Neogene clay and its relation to landslides in the southwestern Loess Plateau,China

Loess occurs widely in Northwestern China, covering Neogene clay and other sedimentary units that overlie the bedrock. The Neogene clays of the Baoji Region of Shaanxi Province, north China, including the eolian Hipparion and paleo-Sanmen Lake fluvial deposits, are typical clays of the southern Chinese Loess Plateau. These clays are also sensitive key strata controlling the development of large-scale landslides along the slope of the loess tableland surrounding the Guanzhong Basin. To investigate the Neogene clay types and landslides in the region, soil samples were tested and the macro- and micro-structures of the clay strata were analyzed. Comprehensive analysis methods, including the pipette method and fine X-ray diffraction, were applied to quantitatively analyze the sample composition and determine the clay mineral types. The Neogene clays are mainly composed of illite and montmorillonite mixed-layer minerals. On the Williams’ discrimination diagram of swelling potential, both types of clay are medium to strongly expansive soil.
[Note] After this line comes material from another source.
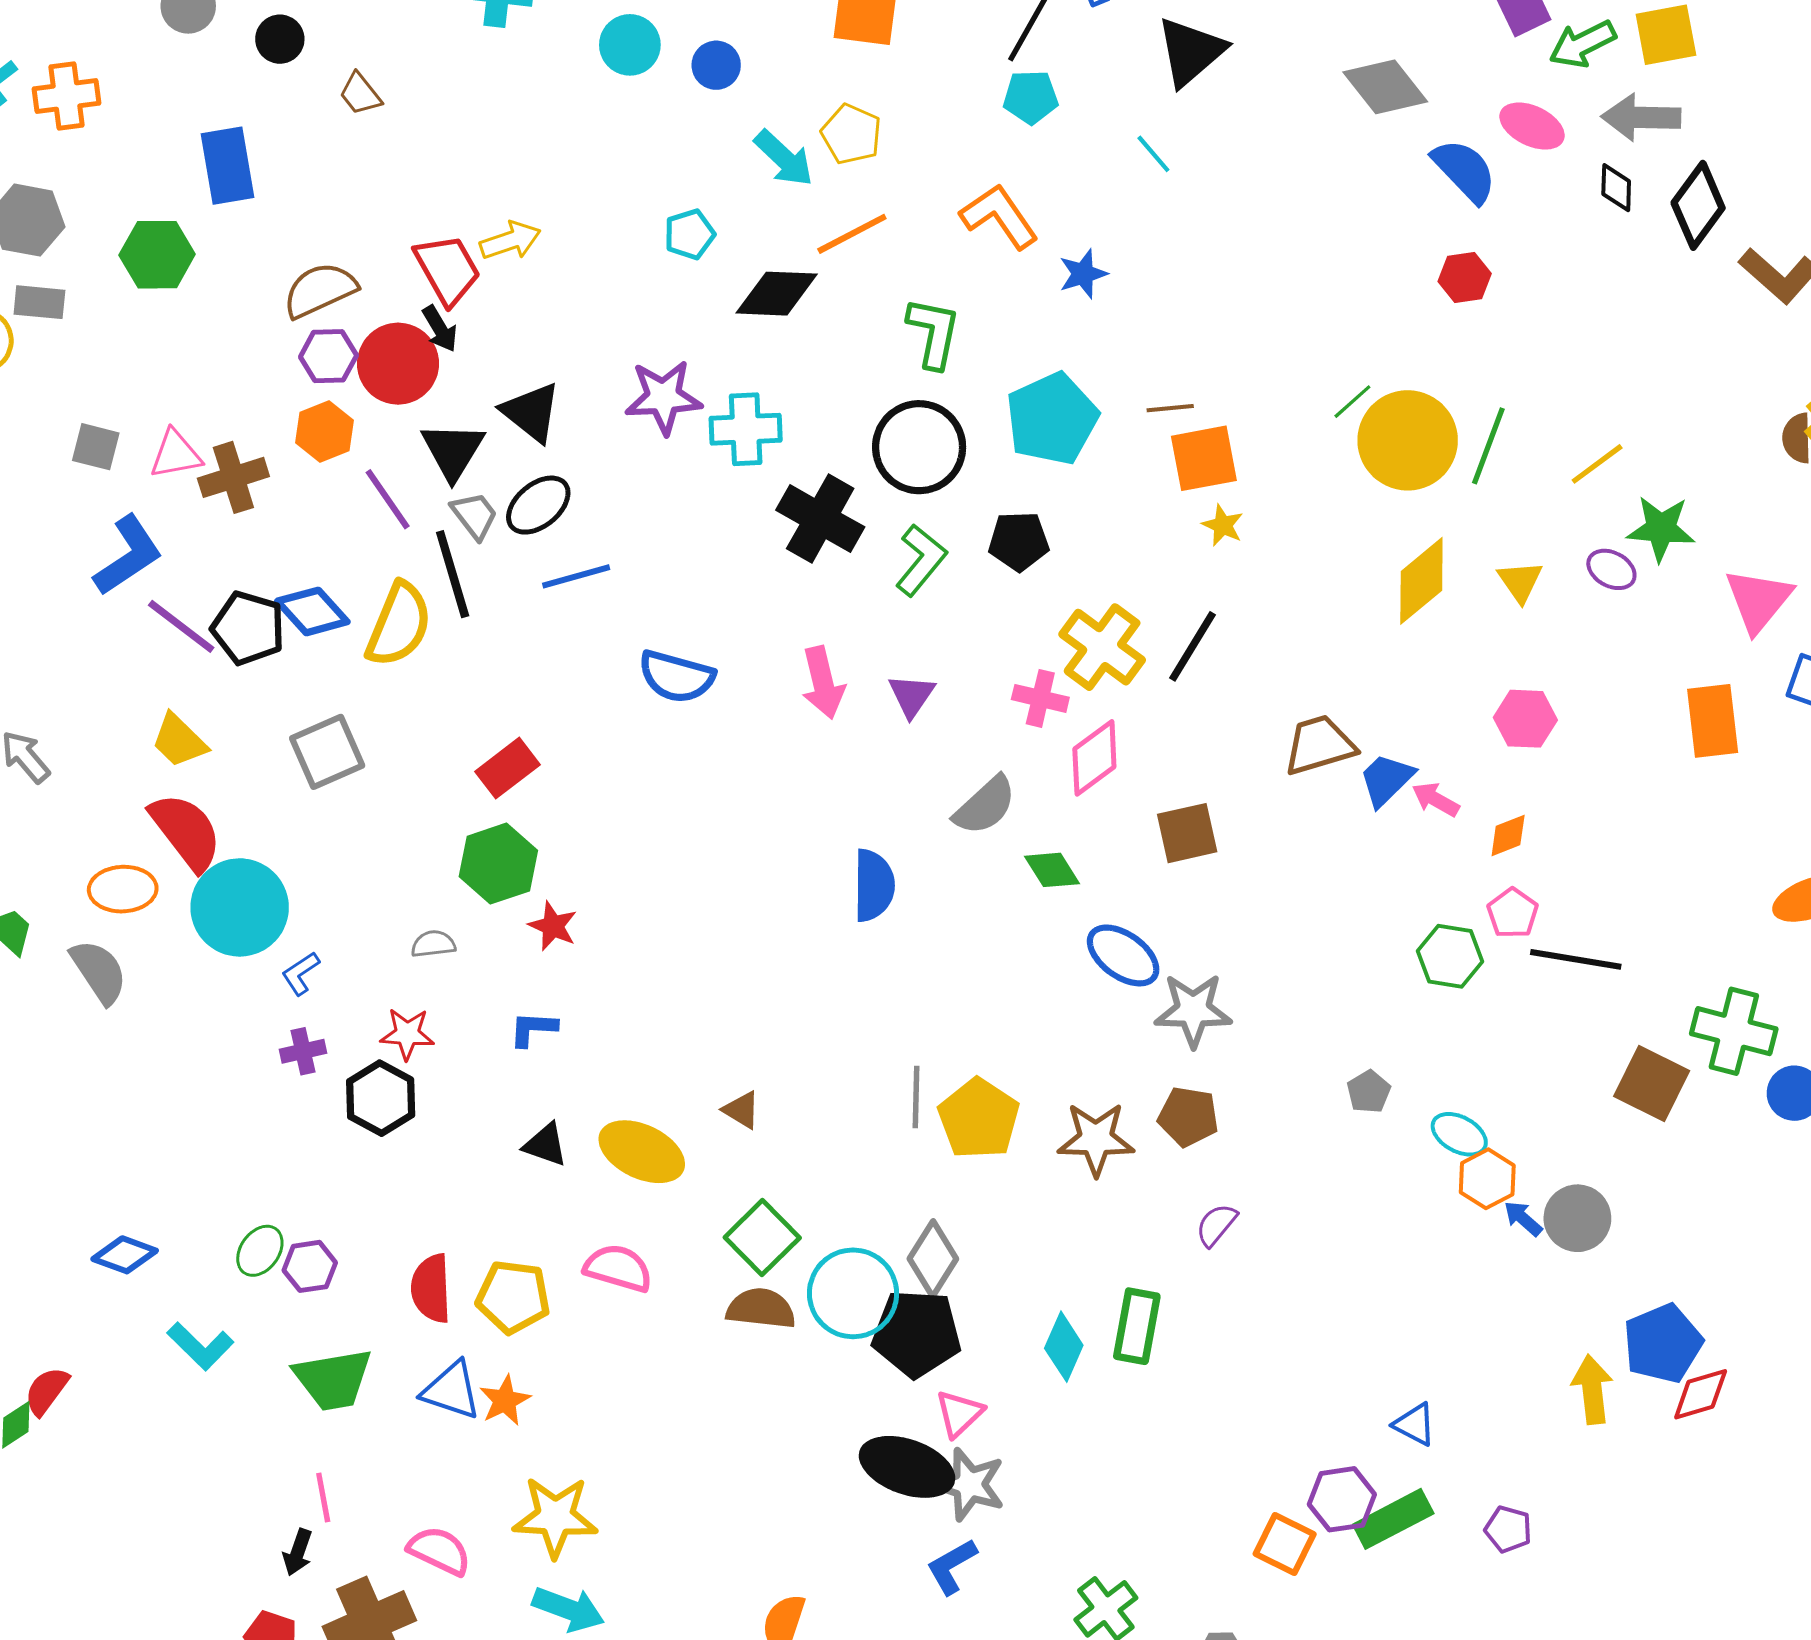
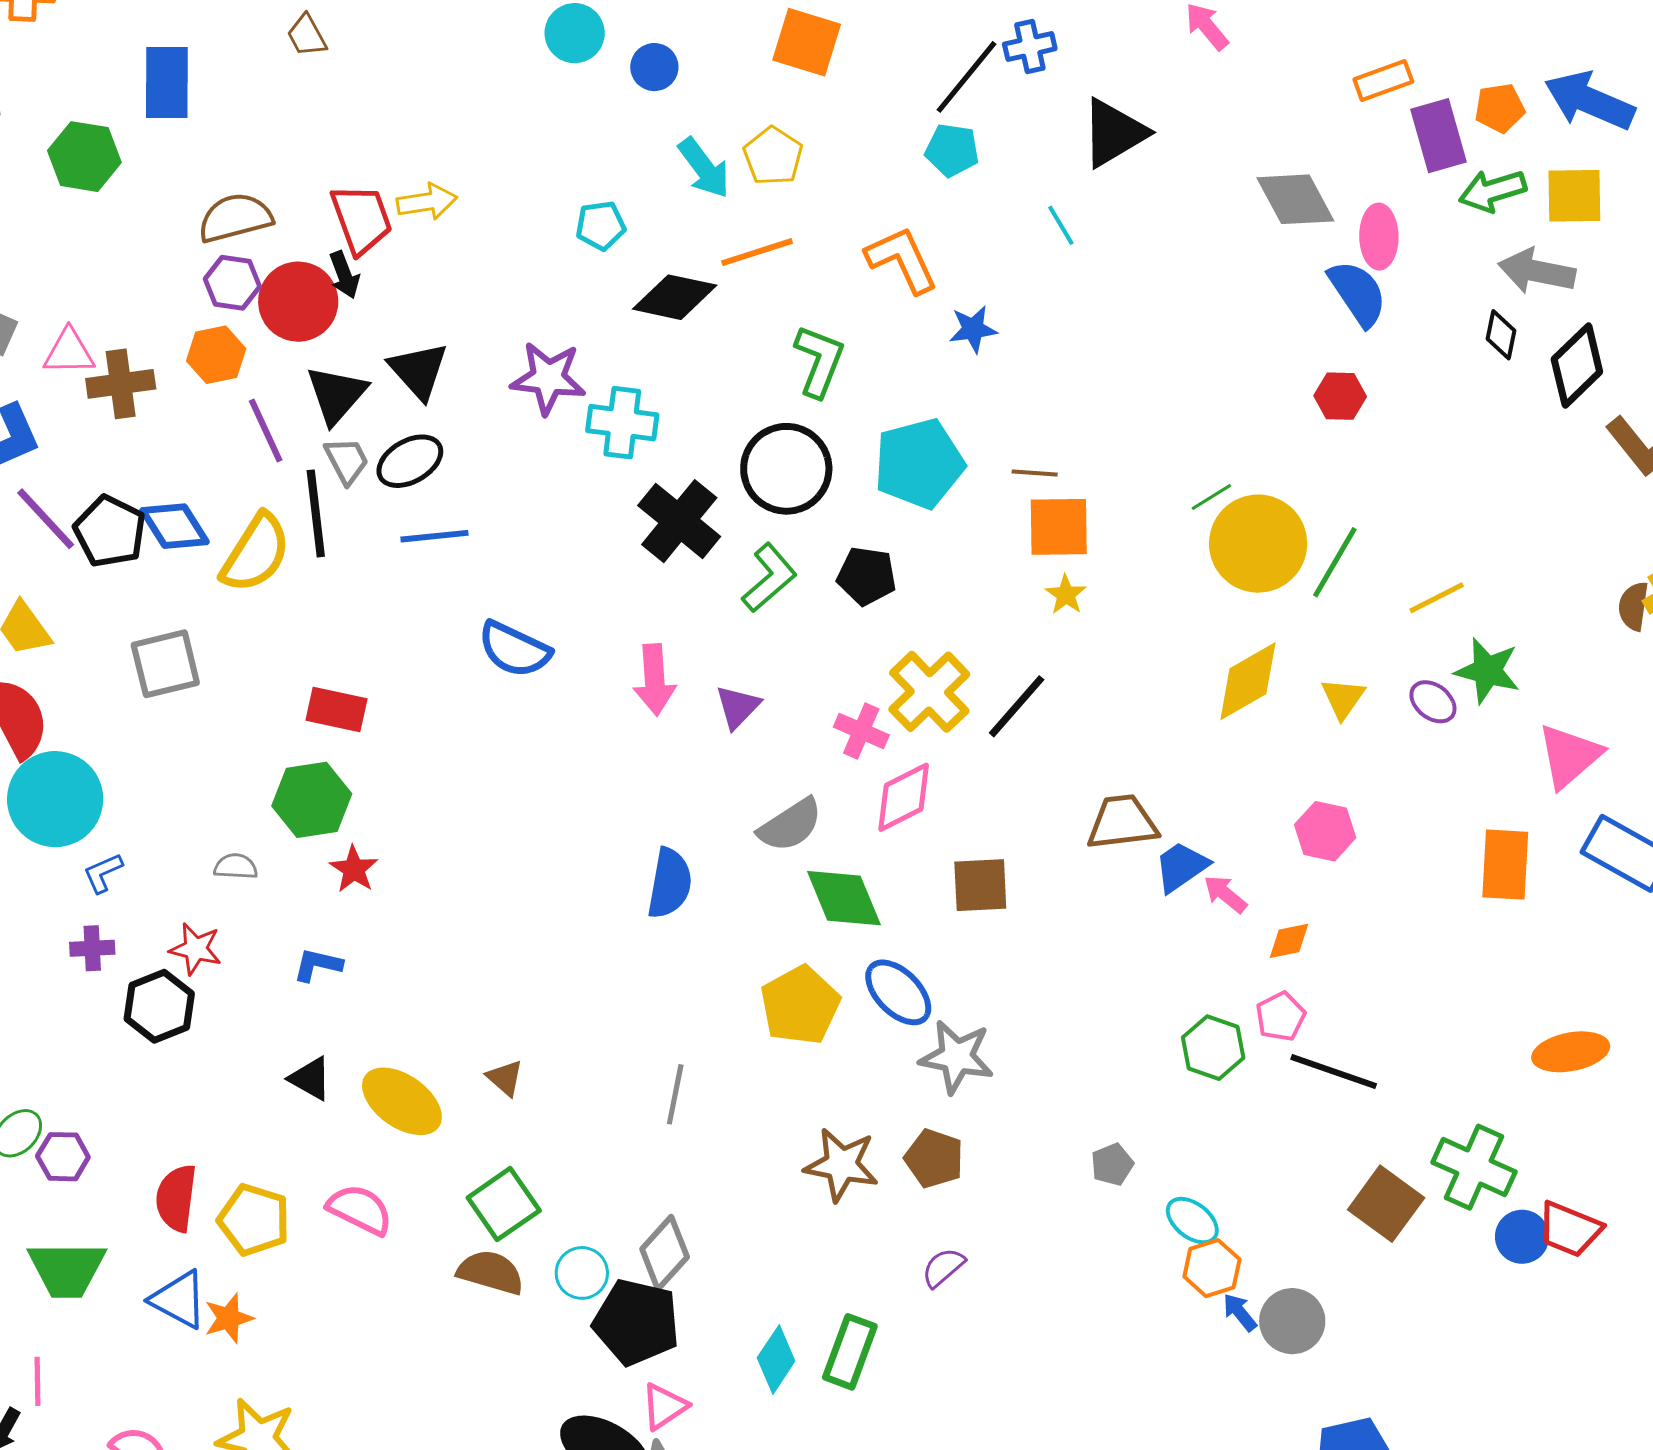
pink ellipse: (1532, 126) -> (1379, 237), moved, turned 54
red rectangle: (508, 768) -> (336, 709), turned 40
green diamond: (1052, 870) -> (844, 898), size x1.5
yellow pentagon: (979, 1119) -> (800, 1005), moved
cyan circle: (853, 1293) -> (582, 1273), size x0.6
Two case studies illustrate that rainfall reduces the shear strength of the Neogene clay and raises the groundwater level. Rainfall has gradually destroyed the structure of the Neogene clay, transforming it to sliding belt soil. The sliding belt lies mainly within the Neogene clay layers, significantly affecting the occurrence and characteristics of landslides in Baoji. The rise in groundwater level and weakening of the shear strength of the Neogene clay are important factors in the occurrence of landslides. The long-term strength is a key factor affecting the development of loess landslides along the loess tableland in Baoji.